Pages

Jumat, Desember 05, 2008

Percikan Ilmu : Metode Disputatio

Sekali lagi gue bilang, sungguh beruntung gue bisa tinggal di Pesantren Luhur Malang ini. Pengasuhnya keren, kegiatannya juga berbobot. Yang wajib-wajib saja, seperti shalat berjama’ah Magrib dan Shubuh serta halaqoh setiap selesai shalat Shubuh. Kenapa dipilih wajib jama’ah pada dua waktu shalat tersebut? Maksud gue kenapa tidak kelima waktu diwajibkan jama’ah begitu? Itu juga ada sebabnya dan keutamaannya, yang sungguh besar kalau kita mengetahuinya. Pada post yang akan datang saja gue akan menceritakannya. Yang tak kalah menarik adalah kegiatan halaqohnya, akan banyak menghabiskan waktu kalau bercerita tentang halaqoh Pesantren Luhur sekaligus proses-prosesnya, baik pra sampai dengan saat dipresentasikannya sebuah judul halaqoh di depan Abah Mudhor dan para jama’ah. Sekalian saja gue bilang kalau gue ini lagi promosi, pokoknya yang domisili di Malang, khususnya para Mahasiswa bakalan rugi kalau belum merasakan (dan jadi ahlul ma'had) hidup di Pesantren Luhur, gue berani sumpah.


Gambar : Pesantren Luhur, tampak depan

Menarik sekali, gue kali ini mendapat judul “Apakah Metode Disputatio?”. “Nah, loh…!!”, kata hati gue satu minggu yang lalu saat baru tahu kalau gue mendapat jatah judul tersebut di mading Pesantren, untuk dipresentasikan tanggal 4 Desember (kemarin). Apaan Disputatio? Kesan pertama gue tentang judul ini adalah makanan. Gue pikir ini nama sebuah makanan. Tapi buru-buru gue hapus anggapan itu, mana mungkin Abah menghendaki santrinya mempresentasikan suatu jenis makanan saat halaqoh? Sulit dibayangkan.
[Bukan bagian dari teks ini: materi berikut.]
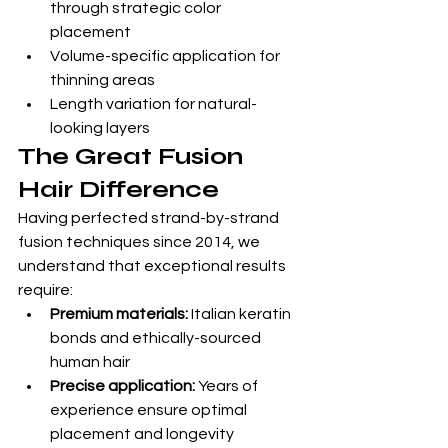
through strategic color 
placement
Volume-specific application for 
thinning areas
Length variation for natural-
looking layers
The Great Fusion 
Hair Difference
Having perfected strand-by-strand 
fusion techniques since 2014, we 
understand that exceptional results 
require:
Premium materials:
 Italian keratin 
bonds and ethically-sourced 
human hair
Precise application:
 Years of 
experience ensure optimal 
placement and longevity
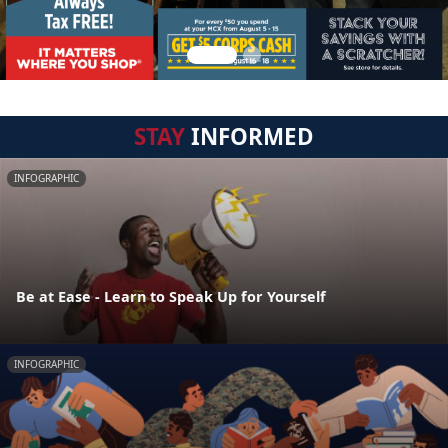
STAY
INFORMED
INFOGRAPHIC
Be at Ease - Learn to Speak Up for Yourself
INFOGRAPHIC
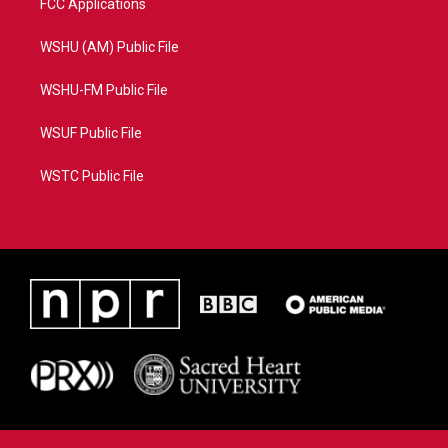
FCC Applications
WSHU (AM) Public File
WSHU-FM Public File
WSUF Public File
WSTC Public File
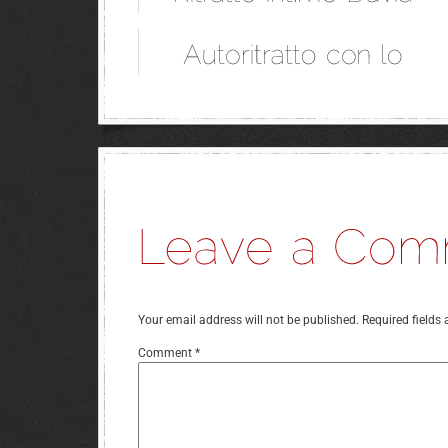
Your email address will not be published.
Required fields
Comment
*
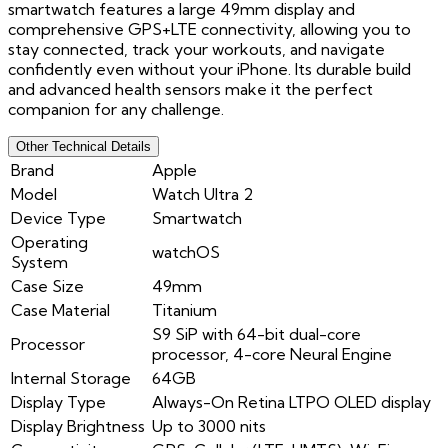
smartwatch features a large 49mm display and
comprehensive GPS+LTE connectivity, allowing you to
stay connected, track your workouts, and navigate
confidently even without your iPhone. Its durable build
and advanced health sensors make it the perfect
companion for any challenge.
Other Technical Details
Brand
Apple
Model
Watch Ultra 2
Device Type
Smartwatch
Operating
watchOS
System
Case Size
49mm
Case Material
Titanium
S9 SiP with 64-bit dual-core
Processor
processor, 4-core Neural Engine
Internal Storage
64GB
Display Type
Always-On Retina LTPO OLED display
Display Brightness
Up to 3000 nits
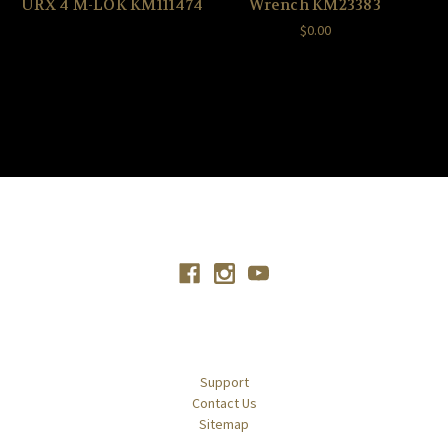
URX 4 M-LOK KM111474
Wrench KM23383
$0.00
Connect With Us
Navigate
Support
Contact Us
Sitemap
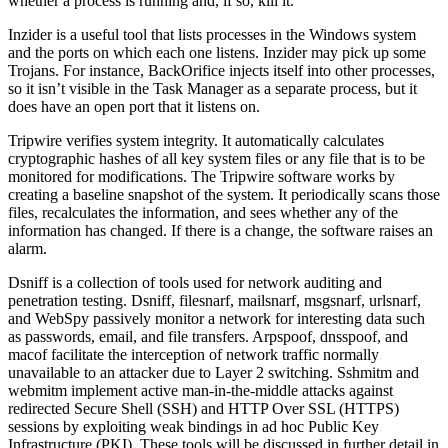
whether a process is running and, if so, kill it.
Inzider is a useful tool that lists processes in the Windows system
and the ports on which each one listens. Inzider may pick up some
Trojans. For instance, BackOrifice injects itself into other processes,
so it isn’t visible in the Task Manager as a separate process, but it
does have an open port that it listens on.
Tripwire verifies system integrity. It automatically calculates
cryptographic hashes of all key system files or any file that is to be
monitored for modifications. The Tripwire software works by
creating a baseline snapshot of the system. It periodically scans those
files, recalculates the information, and sees whether any of the
information has changed. If there is a change, the software raises an
alarm.
Dsniff is a collection of tools used for network auditing and
penetration testing. Dsniff, filesnarf, mailsnarf, msgsnarf, urlsnarf,
and WebSpy passively monitor a network for interesting data such
as passwords, email, and file transfers. Arpspoof, dnsspoof, and
macof facilitate the interception of network traffic normally
unavailable to an attacker due to Layer 2 switching. Sshmitm and
webmitm implement active man-in-the-middle attacks against
redirected Secure Shell (SSH) and HTTP Over SSL (HTTPS)
sessions by exploiting weak bindings in ad hoc Public Key
Infrastructure (PKI). These tools will be discussed in further detail in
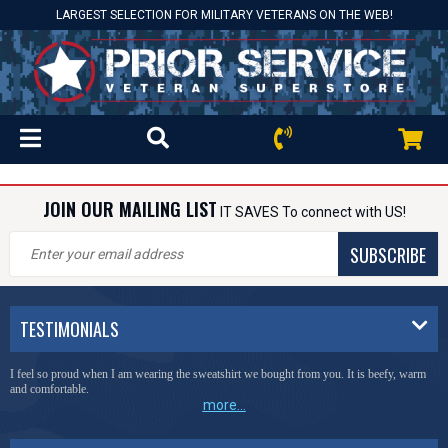
LARGEST SELECTION FOR MILITARY VETERANS ON THE WEB!
JOIN OUR MAILING LIST
IT SAVES To connect with US!
SUBSCRIBE
TESTIMONIALS
I feel so proud when I am wearing the sweatshirt we bought from you. It is beefy, warm
and comfortable.
more...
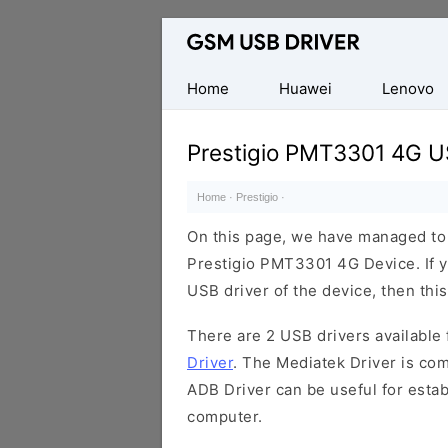
Database
of
Mobile
Home
Huawei
Lenovo
USB
Drivers
Prestigio PMT3301 4G U
Home
·
Prestigio
·
On this page, we have managed to s
Prestigio PMT3301 4G Device. If y
USB driver of the device, then this
There are 2 USB drivers available f
Driver
. The Mediatek Driver is com
ADB Driver can be useful for esta
computer.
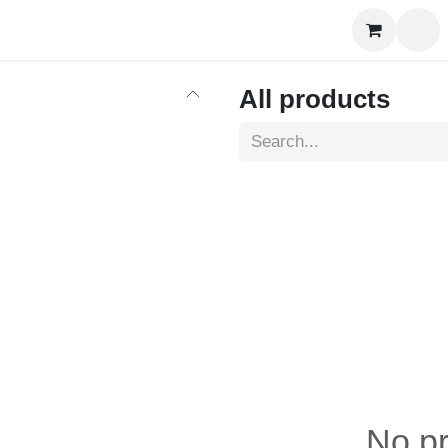
es Training
Online Courses
More
All products
No pr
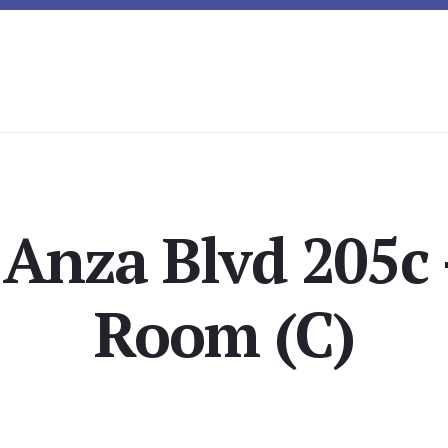
 Anza Blvd 205c 
Room (C)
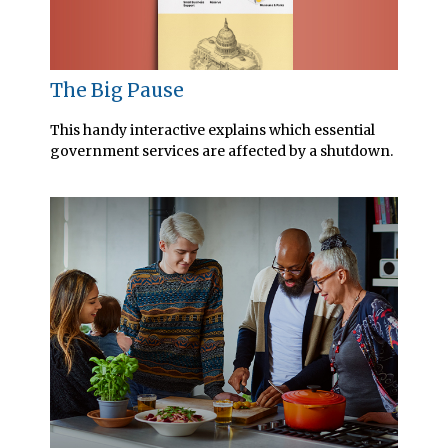
The Big Pause
This handy interactive explains which essential
government services are affected by a shutdown.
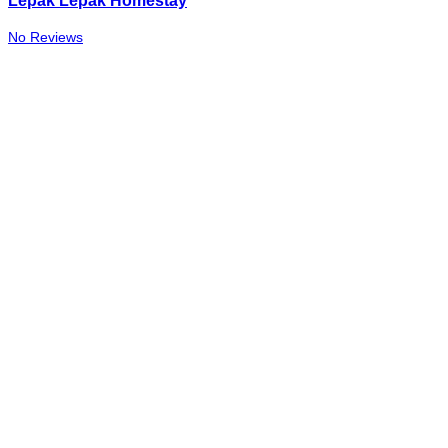
Lepak Lepak Homestay
No Reviews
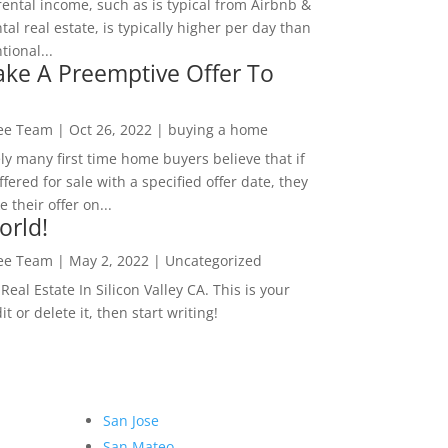
rental income, such as is typical from Airbnb &
tal real estate, is typically higher per day than
ional...
ke A Preemptive Offer To
Lee Team
|
Oct 26, 2022
|
buying a home
ly many first time home buyers believe that if
ffered for sale with a specified offer date, they
 their offer on...
orld!
Lee Team
|
May 2, 2022
|
Uncategorized
eal Estate In Silicon Valley CA. This is your
dit or delete it, then start writing!
San Jose
San Mateo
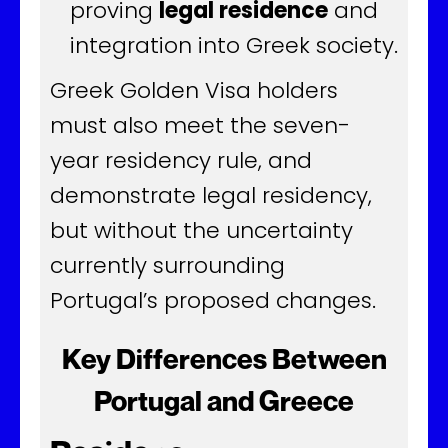
proving
legal residence
and
integration into Greek society.
Greek Golden Visa holders
must also meet the seven-
year residency rule, and
demonstrate legal residency,
but without the uncertainty
currently surrounding
Portugal’s proposed changes.
Key Differences Between
Portugal and Greece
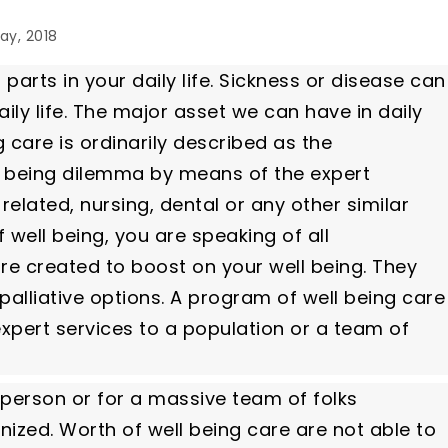
ay, 2018
 parts in your daily life. Sickness or disease can
ly life. The major asset we can have in daily
g care is ordinarily described as the
l being dilemma by means of the expert
elated, nursing, dental or any other similar
 well being, you are speaking of all
re created to boost on your well being. They
palliative options. A program of well being care
 expert services to a population or a team of
 person or for a massive team of folks
ized. Worth of well being care are not able to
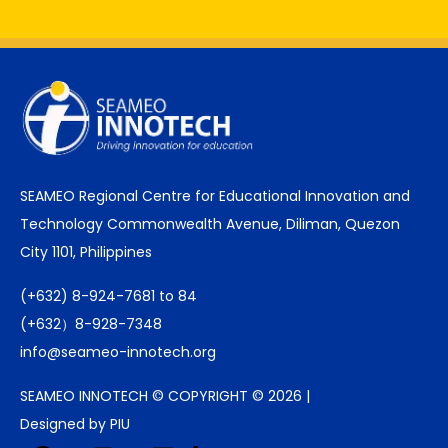
SEAMEO Regional Centre for Educational Innovation and
Technology Commonwealth Avenue, Diliman, Quezon
City 1101, Philippines
(+632) 8-924-7681 to 84
(+632）8-928-7348
info@seameo-innotech.org
SEAMEO INNOTECH © COPYRIGHT © 2026 |
Designed by PIU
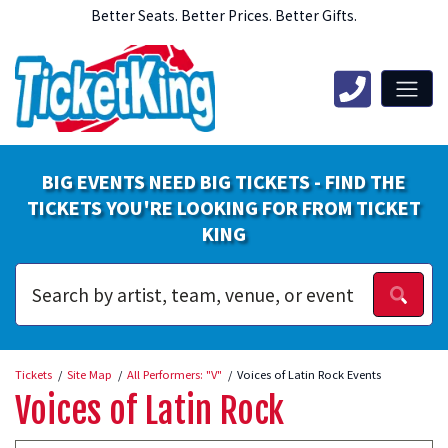
Better Seats. Better Prices. Better Gifts.
BIG EVENTS NEED BIG TICKETS - FIND THE
TICKETS YOU'RE LOOKING FOR FROM TICKET
KING
Tickets
Site Map
All Performers: "V"
Voices of Latin Rock Events
Voices of Latin Rock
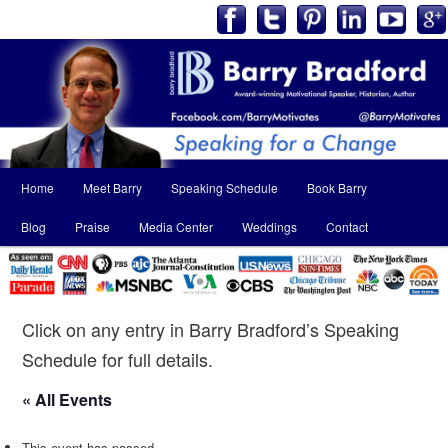
Main
Home
Meet Barry
Speaking Schedule
Book Barry
Skip
Skip
menu
Blog
Praise
Media Center
Weddings
Contact
to
to
primary
secondary
content
content
Click on any entry in Barry Bradford’s Speaking
Schedule for full details.
« All Events
This event has passed.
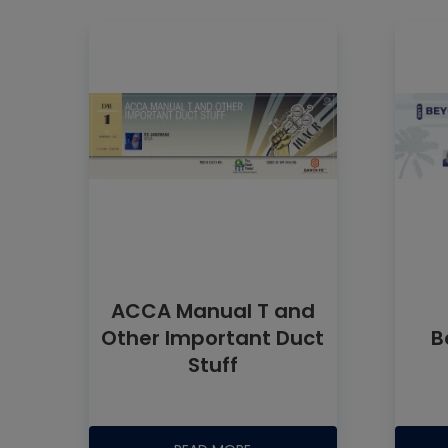
ACCA Manual T and
Other Important Duct
B
Stuff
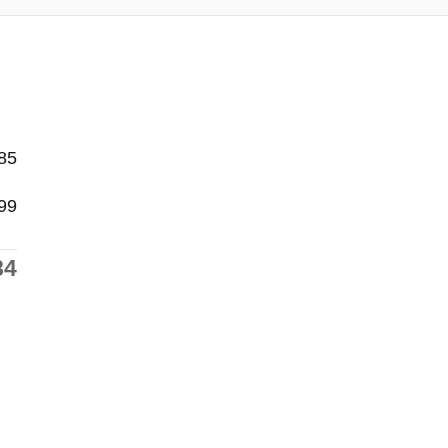
85
99
84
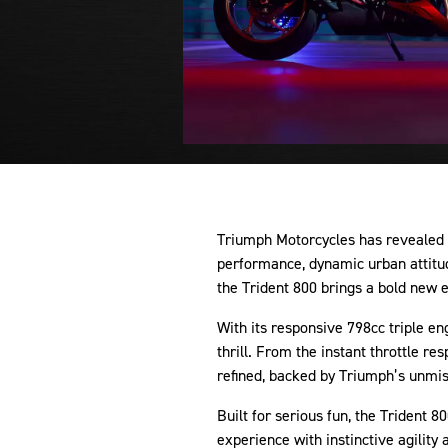
Triumph Motorcycles has revealed t
performance, dynamic urban attitud
the Trident 800 brings a bold new 
With its responsive 798cc triple en
thrill. From the instant throttle re
refined, backed by Triumph’s unmis
Built for serious fun, the Trident 
experience with instinctive agility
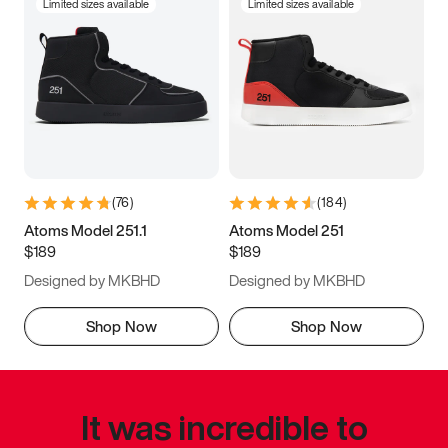
Limited sizes available
Limited sizes available
(
76
)
(
184
)
Atoms Model 251.1
Atoms Model 251
$189
$189
Designed by MKBHD
Designed by MKBHD
Shop Now
Shop Now
It was incredible to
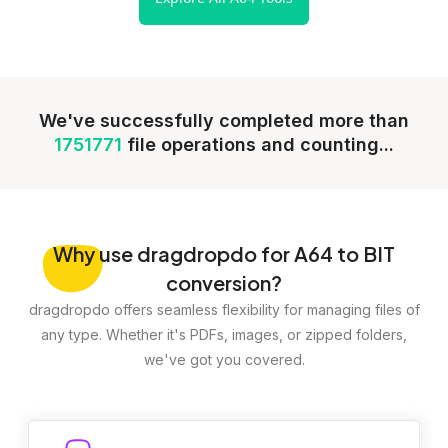
We've successfully completed more than
1751771
file operations and counting...
Why
use dragdropdo for A64 to BIT
conversion?
dragdropdo offers seamless flexibility for managing files of
any type. Whether it's PDFs, images, or zipped folders,
we've got you covered.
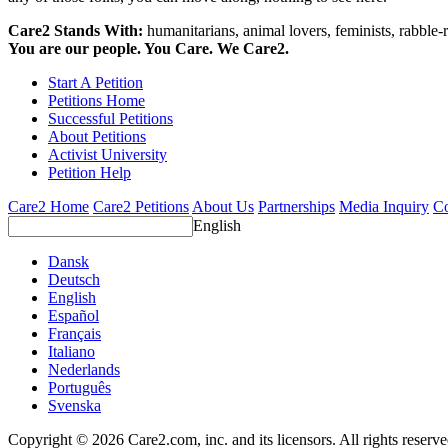
Care2 Stands With:
humanitarians, animal lovers, feminists, rabble-r
You are our people. You Care. We Care2.
Start A Petition
Petitions Home
Successful Petitions
About Petitions
Activist University
Petition Help
Care2 Home
Care2 Petitions
About Us
Partnerships
Media Inquiry
Co
English
Dansk
Deutsch
English
Español
Français
Italiano
Nederlands
Português
Svenska
Copyright © 2026 Care2.com, inc. and its licensors. All rights reserv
Gue teringat teman gue, bukan, sebetulnya Paman gue, tapi dia sepantaran dengan gue, jadi enaknya gue sebut teman gue saja, lebih tidak enak lagi kalau gue panggil dia ‘nak, disangka macam-macam nanti sama tetangga, tapi persetan dengan semua itu. Kebetulan dia kuliahnya tentang hal yang aneh-aneh, seperti filsafat atau apa sebangsanya gitu. Kalau gue ‘mah memilih kuliah yang jelas-jelas saja, “Teknik Sipil dan Bangunan”, cukup jelas dan kongkrit, bukan? Tidak ada namanya bangunan yang abstrak atau cuma diangan-angan ‘doank, jadi gampang dipikirkan. Singkat kata, gue akhirnya tanya sama dia lewat email, begini-begini-begini… waktu itu gue baca di mading bukannya Disputatio namun "Diputatio". Besoknya gue buru-buru baca email balasan dari dia,

Gue : dari denologis.
Gue : … ??
Gue : nama apaan sih ini? Bilang saja namanya Daman, kenapa?
Email : He… yang bener tu Disputatio, bukan Diputatio, cari saja di google (googling) wakakakak…
Gue : … !!!
Gue : kamprett… !!! apa nih maksudnya?! Ngajak ribut ini anak.
Bukannya menentramkan jiwa yang sedang kebingungan, malah dia makin membuat gue bingung. Jadilah gue nangkring di Hot-Spot Bastra UB, browsing cari Disputatio sampai malem, beruntung gue tidak diculik para demit pencari cowok imut (baca : item mutlak).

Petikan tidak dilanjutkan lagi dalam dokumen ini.